Creating a speeding bullet
- In a new Photoshop file, make the background black by pressing
Command and the letter I (Control + I in Windows).
- In a layer on the left, make a thin rectangular selection and
fill it with a gray gradient to serve as the gun barrel. It should
bleed off the page on the left and extend slightly into the picture.
- In another layer make a shape filled with a gray gradient to
serve as the bullet. If you don't already know, do a little research
to determine what a bullet projectile looks like.
- Duplicate the layer with the bullet and apply the Motion Blur
filter (Filter > Blur > Motion Blur) at a high amount.
- Move the blurred layer to the left so the resulting streak starts
at the back of the bullet and runs toward the end of the gun barrel.
- Choose the Pen Tool.
- Place the cursor just about at the middle of the bullet, centered
vertically with the bullet.
- Click and drag a point toward the gun barrel so that you get
a handle about an inch long behind the point where you clicked.

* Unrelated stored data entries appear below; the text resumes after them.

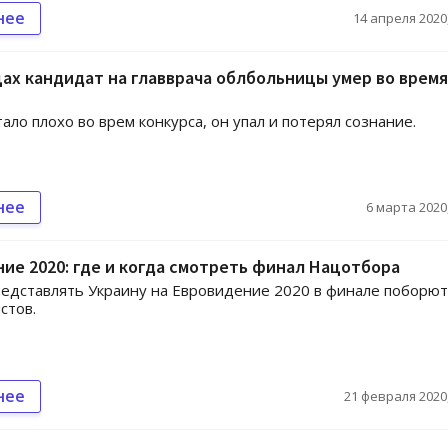
нее
14 апреля 2020,
ах кандидат на главврача облбольницы умер во время
ало плохо во врем конкурса, он упал и потерял сознание.
нее
6 марта 2020,
ие 2020: где и когда смотреть финал Нацотбора
редставлять Украину на Евровидение 2020 в финале поборют
стов.
нее
21 февраля 2020,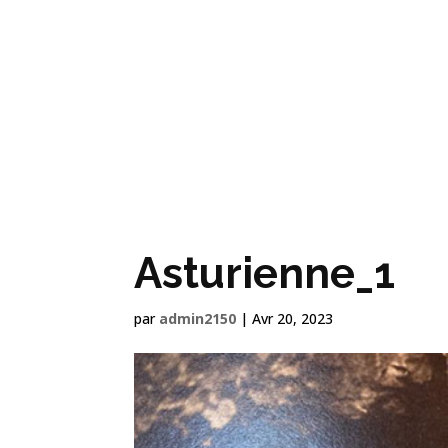
NOS FILMS
Asturienne_1
par
admin2150
|
Avr 20, 2023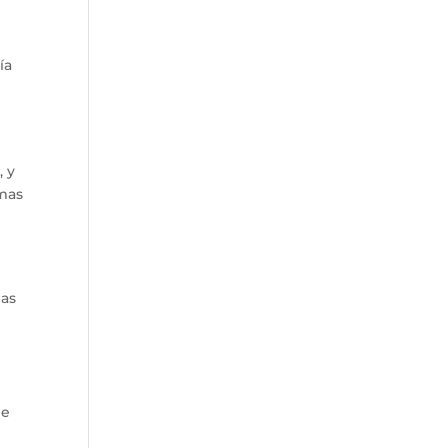
ía
s
, y
emas
nas
de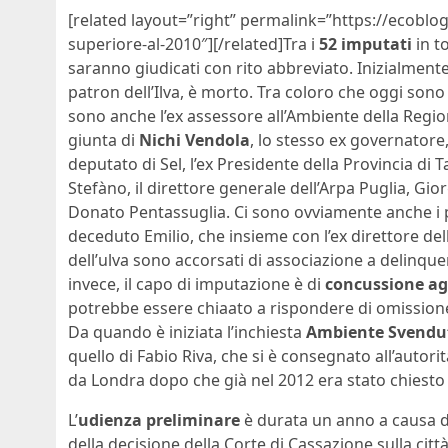
[related layout=”right” permalink=”https://ecoblog
superiore-al-2010″][/related]Tra i
52 imputati
in t
saranno giudicati con rito abbreviato. Inizialment
patron dell’Ilva, è morto. Tra coloro che oggi sono 
sono anche l’ex assessore all’Ambiente della Regio
giunta di
Nichi Vendola
, lo stesso ex governatore,
deputato di Sel, l’ex Presidente della Provincia di 
Stefàno, il direttore generale dell’Arpa Puglia, Gio
Donato Pentassuglia. Ci sono ovviamente anche i prop
deceduto Emilio, che insieme con l’ex direttore del
dell’ulva sono accorsati di associazione a delinque
invece, il capo di imputazione è di
concussione a
potrebbe essere chiaato a rispondere di omissione d
Da quando è iniziata l’inchiesta
Ambiente Svendu
quello di Fabio Riva, che si è consegnato all’autorit
da Londra dopo che già nel 2012 era stato chiesto 
L’
udienza preliminare
è durata un anno a causa di 
della decisione della Corte di Cassazione sulla città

Hold down the Shift key to constrain the handle to a perfectly
horizontal position.
- Place the cursor just at the edge of the gun barrel and centered
vertically with the barrel.
- Click and drag, but this time drag the handle down, creating
a curved line that should be curved enough to form the top part
of the gun flash (about a 2-inch handle).
- Place the cursor over the first point you created. The cursor
should get a small zero that signifies that you're about to close
a path.
- Hold down the Option key (or Alt key) and click the point.
- Drag the handle until it matches the original handle you got
when you started the path. The result should be a sideways teardrop
shape.
- Choose "Make Selection" from the pull-down menu of the Path's
palette. Give the selection a large Feather of about 50.
- In a new layer, fill the selection with a bright red color.
- Deselect.
- Select the path in the Path's palette.
- Choose the Pen Tool in the Tool's palette. You'll notice that
the Transform controls under Edit convert to say Transform Path.
- Select Edit > Transform Path > Scale Path.
- Shrink the path so that it's smaller than the original.
- Make it a selection, as before, but with a lower Feather of
about 35.
- In a new layer, fill the selection with a bright yellow.
- Follow the last few steps but make the Feather lower and use
White for the fill.
- Revert the Foreground and Background colors to black and white.
- In a new layer, choose Filter > Render > Clouds.
- Set the cloudy layer to Screen Mode.
- With a large-size eraser, erase the edges of the clouds to from
a cone shape emanating from the gun barrel.